My Ideal Bookshelf
Loading...
Aside from its myriad effects on the publishing industry, the rise of the e-book has led to a minor crisis for any bibliophile’s home decoration efforts. Which volumes do you display? Which do you tuck away, away from the eyes of prying guests, onto your iPad or Kindle? And which books are precious enough to keep, tattered spines or coffee stains and all, the one that you lug from apartment to apartment? It’s this question that editor Thessaly La Force put to a hundred cultural figures, from essayists to chefs to architects. “Select a small shelf of books that represent you – the books that have changed your life… your favorite favorites,” she requested. The result is My Ideal Bookshelf, a peek into the living rooms of dozens of interesting cultural figures.
"My Ideal Bookshelf" is a jewel of a book, one that any bibliophile will be instinctively drawn to.
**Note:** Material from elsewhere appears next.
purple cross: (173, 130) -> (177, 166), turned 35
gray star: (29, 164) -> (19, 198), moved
Each entry, arranged encyclopedically, has a short essay that La Force winnowed down from an interview alongside a sumptuously drawn version of the bookshelf they described. It’s these illustrations, painted by Jane Mount, are the key to the book’s appeal: Her work renders each selection into a cityscape, the slim spines of poetry volumes hidden in the shadows of books of photography. Flipping through the book and perusing these works has the same effect as wandering through the aisles of a well-curated library. You linger on favorites, wonder about authors you haven’t read, feel a tiny thrill of excitement happening upon a paged-through novel on the shelf.
The essays, too, are delightful bite-size looks at the literary taste of semi-celebrities. Who knew that Michael Chabon’s shelf would include both Barry Hannah’s "Airships" and Arthur Conan Doyle’s "Sherlock Holmes"? Or that Twilight author Stephanie Mayer would be a fan of poet Louise Gluck? Malcolm Gladwell even explains, reassuringly, that his crime-loaded shelf is a reflection of an addiction to book buying. “I haven’t read all of them, and I won’t. Some of them I’ll just look at,” he explains, “But these books are markers for ideas I’m interested in…When I see my bookshelf expanding, it gives me the illusion that my brain is expanding too.”
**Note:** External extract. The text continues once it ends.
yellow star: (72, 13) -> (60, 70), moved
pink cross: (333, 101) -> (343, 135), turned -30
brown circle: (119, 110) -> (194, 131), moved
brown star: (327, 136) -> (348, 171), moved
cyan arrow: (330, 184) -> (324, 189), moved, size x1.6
Though "My Ideal Bookshelf" isn’t a work that requires reading it cover to cover – like any book shelf, perusing it at your leisure is far more fun – one of the interesting things that emerges when you go through the shelves in order is the conversation between the writers featured in the book. Atul Gawnde has a book by Malcolm Gladwell on his shelf, and Lorin Stein has a copy of John Jeremiah Sullivan’s Pulphead on his. The complex dynamics of influence are on display as much as the volumes themselves. “These are conversations between books and readers that would be hard to envision taking place anywhere else,” La Force writes.
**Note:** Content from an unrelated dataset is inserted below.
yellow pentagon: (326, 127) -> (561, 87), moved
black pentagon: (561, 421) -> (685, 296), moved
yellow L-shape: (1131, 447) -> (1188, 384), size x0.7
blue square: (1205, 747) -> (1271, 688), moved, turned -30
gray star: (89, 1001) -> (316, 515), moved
Of course, part of the reason for the common influences is the narrow scope of celebrities in the project. Though there are outliers – grocery store thriller writer James Patterson, movie maven Judd Apatow, and professional skateboarder Tony Hawk among them – for the most part, "My Ideal Bookshelf" features a laundry list of East Coast literary scenesters.
This makes a certain amount of sense: La Force, having worked at magazines like The New Yorker and The Paris Review, presumably has more access to these writers and their friends. It’s also true that it’s more interesting to contemplate the bookshelf of someone deeply invested in books than otherwise – Malcolm Gladwell makes a better contributor to this book than would, say, Mike Tyson. But flipping through the book, one longs for a larger variety of shelves, if only for greater contrast in the sea of Fitzgerald and Woolf-worshippers. "My Ideal Bookshelf" sometimes seems like an encyclopedia of a particular kind of taste, a go-to guide of the books that you should have at least passing knowledge of to get by at a cocktail party on the Lower East Side.
But "My Ideal Bookshelf" isn’t meant to be a compendium. It’s meant to be a look into the literary touchstones of dozens of tastemakers, and that it accomplishes beautifully. It will inspire you to rearrange your library, to run out and purchase a dozen of Jonathan Lethem’s or Dave Eggers’ favorite favorites. And, as La Force and Mount no doubt intended, it makes a lovely addition to your own shelf.
Margaret Eby is a freelance writer in New York.